Bradley Walsh Chasing Dreams while smashing the albums charts – the curious tale of the hit record chaser

This is not a political message. I do believe that the BBC is practically as impartial as it’s capable of being. It’s criticised because it’s expected, and strives to be perfectly fair and balanced. Course it doesn’t succeed, but that’s to be expected with liberal artists working under conservative leadership. But come on, points for trying. No-one else seems to. Without it, we’d be – well, America. A homogeneous glob where great telly can’t compensate for a dismembered society.

And no, a subscription service is a ridiculous suggestion. HBO makes about three shows a year, and costs roughly the same amount. Sure, you don’t watch more than three shows on BBC, but, then start to. Stop missing it all. Trust me, it’s good shit. And that’s not including the only news source striving to be somewhat honest, dozens of radio stations, and iPlayer.

If there’s any drama that the British do well, its social realism. And while our country may be slowly rocking off a cliff, the drama that we produce is never more important and current. Just this year, we’ve had Three Girls tackling real-life cases of paedophilia and coercion, through a controversial depiction of multiculturalism. King Charles III, an immaculately written blank-verse telling of the values of the monarchy after Queen Elizabeth II dies. And while it’s still there, you really ought to catch Broken, the second best show of the year so far, (behind Better Call Saul), on iPlayer. The great Jimmy McGovern’s harrowingly cutting drama about Sean Bean as a perfectly pitched, tortured Catholic priest navigating morality.
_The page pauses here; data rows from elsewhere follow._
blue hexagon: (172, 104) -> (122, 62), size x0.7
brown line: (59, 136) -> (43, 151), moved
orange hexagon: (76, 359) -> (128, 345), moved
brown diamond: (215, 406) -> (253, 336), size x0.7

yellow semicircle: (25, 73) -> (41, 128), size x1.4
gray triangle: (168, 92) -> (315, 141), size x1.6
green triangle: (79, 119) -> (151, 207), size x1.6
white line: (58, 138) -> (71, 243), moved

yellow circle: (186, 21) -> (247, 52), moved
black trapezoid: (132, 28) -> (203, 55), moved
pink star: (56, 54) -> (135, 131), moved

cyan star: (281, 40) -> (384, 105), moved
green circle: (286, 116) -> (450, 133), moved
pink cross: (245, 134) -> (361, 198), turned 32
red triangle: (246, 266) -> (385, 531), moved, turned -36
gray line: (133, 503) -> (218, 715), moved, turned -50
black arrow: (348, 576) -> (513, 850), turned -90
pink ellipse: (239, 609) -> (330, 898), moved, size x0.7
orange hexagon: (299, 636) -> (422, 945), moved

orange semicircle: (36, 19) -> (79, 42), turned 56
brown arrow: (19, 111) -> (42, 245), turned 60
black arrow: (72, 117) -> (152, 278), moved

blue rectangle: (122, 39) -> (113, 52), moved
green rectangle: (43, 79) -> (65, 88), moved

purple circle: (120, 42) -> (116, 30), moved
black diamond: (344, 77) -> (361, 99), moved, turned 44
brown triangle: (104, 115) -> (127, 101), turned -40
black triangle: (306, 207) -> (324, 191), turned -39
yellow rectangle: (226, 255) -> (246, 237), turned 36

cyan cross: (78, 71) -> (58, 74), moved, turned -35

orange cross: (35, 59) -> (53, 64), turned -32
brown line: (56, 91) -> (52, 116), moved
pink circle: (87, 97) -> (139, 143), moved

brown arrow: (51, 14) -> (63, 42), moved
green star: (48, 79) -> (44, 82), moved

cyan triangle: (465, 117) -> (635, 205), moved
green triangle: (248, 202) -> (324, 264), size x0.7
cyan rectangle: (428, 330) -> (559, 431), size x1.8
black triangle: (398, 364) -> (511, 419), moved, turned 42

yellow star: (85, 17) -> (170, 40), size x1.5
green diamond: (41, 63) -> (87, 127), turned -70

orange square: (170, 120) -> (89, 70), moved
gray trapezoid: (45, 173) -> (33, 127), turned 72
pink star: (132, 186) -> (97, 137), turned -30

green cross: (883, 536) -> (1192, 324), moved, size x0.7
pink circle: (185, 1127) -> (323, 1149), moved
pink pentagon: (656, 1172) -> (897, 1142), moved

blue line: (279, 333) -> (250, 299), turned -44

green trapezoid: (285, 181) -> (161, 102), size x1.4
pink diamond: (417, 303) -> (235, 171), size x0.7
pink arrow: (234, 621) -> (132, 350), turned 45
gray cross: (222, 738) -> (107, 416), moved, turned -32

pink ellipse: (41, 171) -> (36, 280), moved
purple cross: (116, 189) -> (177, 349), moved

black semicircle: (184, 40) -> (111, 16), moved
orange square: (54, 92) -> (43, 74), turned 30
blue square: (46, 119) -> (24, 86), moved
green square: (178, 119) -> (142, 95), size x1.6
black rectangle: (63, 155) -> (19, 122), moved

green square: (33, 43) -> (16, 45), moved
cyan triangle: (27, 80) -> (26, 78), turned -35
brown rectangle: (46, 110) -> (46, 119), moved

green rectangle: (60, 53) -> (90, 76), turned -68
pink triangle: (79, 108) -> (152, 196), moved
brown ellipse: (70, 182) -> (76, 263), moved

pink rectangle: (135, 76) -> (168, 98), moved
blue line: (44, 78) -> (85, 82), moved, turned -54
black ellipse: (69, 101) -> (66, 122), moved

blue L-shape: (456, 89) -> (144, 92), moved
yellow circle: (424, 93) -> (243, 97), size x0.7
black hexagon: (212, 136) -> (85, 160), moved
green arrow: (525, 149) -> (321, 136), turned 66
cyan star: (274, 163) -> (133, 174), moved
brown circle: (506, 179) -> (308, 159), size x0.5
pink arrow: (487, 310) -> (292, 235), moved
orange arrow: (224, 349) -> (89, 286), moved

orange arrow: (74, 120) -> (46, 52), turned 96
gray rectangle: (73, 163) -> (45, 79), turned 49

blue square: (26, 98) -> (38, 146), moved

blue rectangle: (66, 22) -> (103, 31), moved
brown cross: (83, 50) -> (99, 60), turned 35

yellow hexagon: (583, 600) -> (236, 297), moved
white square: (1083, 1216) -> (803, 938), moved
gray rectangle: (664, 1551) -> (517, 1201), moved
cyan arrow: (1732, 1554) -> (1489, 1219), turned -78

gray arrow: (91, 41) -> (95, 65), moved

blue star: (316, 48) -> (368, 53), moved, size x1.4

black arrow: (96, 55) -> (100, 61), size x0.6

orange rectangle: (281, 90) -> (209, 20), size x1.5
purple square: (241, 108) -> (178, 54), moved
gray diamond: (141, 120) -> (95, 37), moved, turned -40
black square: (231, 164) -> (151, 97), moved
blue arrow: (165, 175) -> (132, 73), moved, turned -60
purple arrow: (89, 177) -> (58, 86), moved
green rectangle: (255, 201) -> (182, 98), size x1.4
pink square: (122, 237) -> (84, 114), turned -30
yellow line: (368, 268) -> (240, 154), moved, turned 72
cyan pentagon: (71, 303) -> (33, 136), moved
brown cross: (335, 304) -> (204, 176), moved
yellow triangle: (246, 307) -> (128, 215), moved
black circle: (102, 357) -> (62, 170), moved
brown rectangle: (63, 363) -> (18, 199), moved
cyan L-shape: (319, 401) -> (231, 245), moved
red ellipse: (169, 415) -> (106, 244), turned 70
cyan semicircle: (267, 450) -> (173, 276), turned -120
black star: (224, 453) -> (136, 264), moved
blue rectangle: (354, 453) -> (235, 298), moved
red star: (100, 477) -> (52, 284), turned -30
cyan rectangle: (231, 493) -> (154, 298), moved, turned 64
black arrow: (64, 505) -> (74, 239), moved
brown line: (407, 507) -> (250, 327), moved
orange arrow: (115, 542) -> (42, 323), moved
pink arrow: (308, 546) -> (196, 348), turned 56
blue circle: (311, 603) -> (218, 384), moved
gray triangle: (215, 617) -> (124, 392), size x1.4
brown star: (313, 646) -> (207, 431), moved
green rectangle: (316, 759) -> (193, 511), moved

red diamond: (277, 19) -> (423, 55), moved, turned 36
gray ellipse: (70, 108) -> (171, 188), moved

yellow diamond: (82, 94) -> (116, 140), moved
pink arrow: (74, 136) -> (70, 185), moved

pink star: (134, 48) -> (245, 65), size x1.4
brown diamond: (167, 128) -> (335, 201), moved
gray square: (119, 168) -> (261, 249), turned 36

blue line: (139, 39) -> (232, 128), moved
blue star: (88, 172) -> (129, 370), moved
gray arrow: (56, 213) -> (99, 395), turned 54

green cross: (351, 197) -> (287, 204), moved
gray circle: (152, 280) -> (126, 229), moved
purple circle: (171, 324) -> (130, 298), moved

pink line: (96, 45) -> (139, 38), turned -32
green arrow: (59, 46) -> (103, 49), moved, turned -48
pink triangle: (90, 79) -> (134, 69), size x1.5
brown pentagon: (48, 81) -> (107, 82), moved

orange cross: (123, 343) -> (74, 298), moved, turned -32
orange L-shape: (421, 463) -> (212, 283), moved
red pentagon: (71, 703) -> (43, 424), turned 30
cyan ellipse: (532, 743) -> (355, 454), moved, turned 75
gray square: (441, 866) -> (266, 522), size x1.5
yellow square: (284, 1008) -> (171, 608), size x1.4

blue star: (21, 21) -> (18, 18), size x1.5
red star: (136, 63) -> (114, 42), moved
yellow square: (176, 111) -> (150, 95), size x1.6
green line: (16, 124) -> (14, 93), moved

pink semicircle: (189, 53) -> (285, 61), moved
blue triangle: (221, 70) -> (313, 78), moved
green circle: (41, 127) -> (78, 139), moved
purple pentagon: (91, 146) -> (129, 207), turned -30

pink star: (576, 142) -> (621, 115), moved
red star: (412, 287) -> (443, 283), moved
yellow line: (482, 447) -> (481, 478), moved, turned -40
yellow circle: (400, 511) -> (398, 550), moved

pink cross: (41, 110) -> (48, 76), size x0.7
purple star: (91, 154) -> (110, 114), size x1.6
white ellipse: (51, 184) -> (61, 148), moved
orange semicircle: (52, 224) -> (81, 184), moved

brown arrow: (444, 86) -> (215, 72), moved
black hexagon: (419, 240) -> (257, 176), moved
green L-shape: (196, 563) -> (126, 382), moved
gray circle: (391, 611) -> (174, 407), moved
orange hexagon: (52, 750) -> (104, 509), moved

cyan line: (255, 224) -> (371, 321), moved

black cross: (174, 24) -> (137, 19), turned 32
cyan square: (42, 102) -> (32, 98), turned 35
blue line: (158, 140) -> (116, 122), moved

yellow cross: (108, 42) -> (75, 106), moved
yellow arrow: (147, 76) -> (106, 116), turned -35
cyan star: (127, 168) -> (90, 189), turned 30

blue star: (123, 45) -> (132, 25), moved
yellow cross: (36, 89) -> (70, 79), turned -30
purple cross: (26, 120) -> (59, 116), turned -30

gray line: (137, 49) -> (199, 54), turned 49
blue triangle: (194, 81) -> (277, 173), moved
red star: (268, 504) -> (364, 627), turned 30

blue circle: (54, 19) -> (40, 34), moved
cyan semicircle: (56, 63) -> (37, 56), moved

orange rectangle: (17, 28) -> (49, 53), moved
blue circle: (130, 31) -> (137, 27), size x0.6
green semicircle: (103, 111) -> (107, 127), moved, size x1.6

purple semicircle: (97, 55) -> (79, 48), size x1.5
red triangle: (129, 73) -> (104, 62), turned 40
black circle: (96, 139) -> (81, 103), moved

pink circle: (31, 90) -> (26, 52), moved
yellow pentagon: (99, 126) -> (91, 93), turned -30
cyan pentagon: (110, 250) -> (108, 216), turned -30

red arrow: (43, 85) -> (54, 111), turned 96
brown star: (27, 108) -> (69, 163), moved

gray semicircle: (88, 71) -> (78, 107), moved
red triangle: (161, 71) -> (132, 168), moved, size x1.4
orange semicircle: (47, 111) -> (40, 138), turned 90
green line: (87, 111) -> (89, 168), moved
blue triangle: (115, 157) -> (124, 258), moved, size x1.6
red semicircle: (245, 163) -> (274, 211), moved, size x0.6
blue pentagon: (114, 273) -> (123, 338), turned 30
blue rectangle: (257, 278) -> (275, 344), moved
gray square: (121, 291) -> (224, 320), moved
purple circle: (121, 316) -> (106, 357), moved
I mean, it’s your own money you’re wasting by not watching this stuff. I’ll stop yelling at you now.

 

Dear BBC,

Keep your chin up, you are one sexy motherfucker, and we as a nation just don’t give you enough love. Keep hiring Jimmy McGovern and Sally Wainwright and Andrew Davies. When’s the next series of Happy Valley? And what’s Davies doing next? To this day, I’m im awe of last years production of War and Peace. Let Steven Moffat keep making you boatloads of money. Let Pemberton and Shearsmith keep terrorising us with comedy. Keep making Attenborough documentaries until he lives to be 184 years old, because nobody does it better (he’ll get there, the British public can WILL that into reality). Keep making Louis Theroux documentaries until all the mysteries of humanity have been unfurled. Let Graham Norton keep chatting away (where else will he expel all that energy?). Keep finding Desert Islands to store music on, and keep informing the world over, with the single most objective and reliable news journalism in the world. Keep using BBC Four as the channel for “things we never knew we needed” and BBC Radio 4 comedies for long journeys.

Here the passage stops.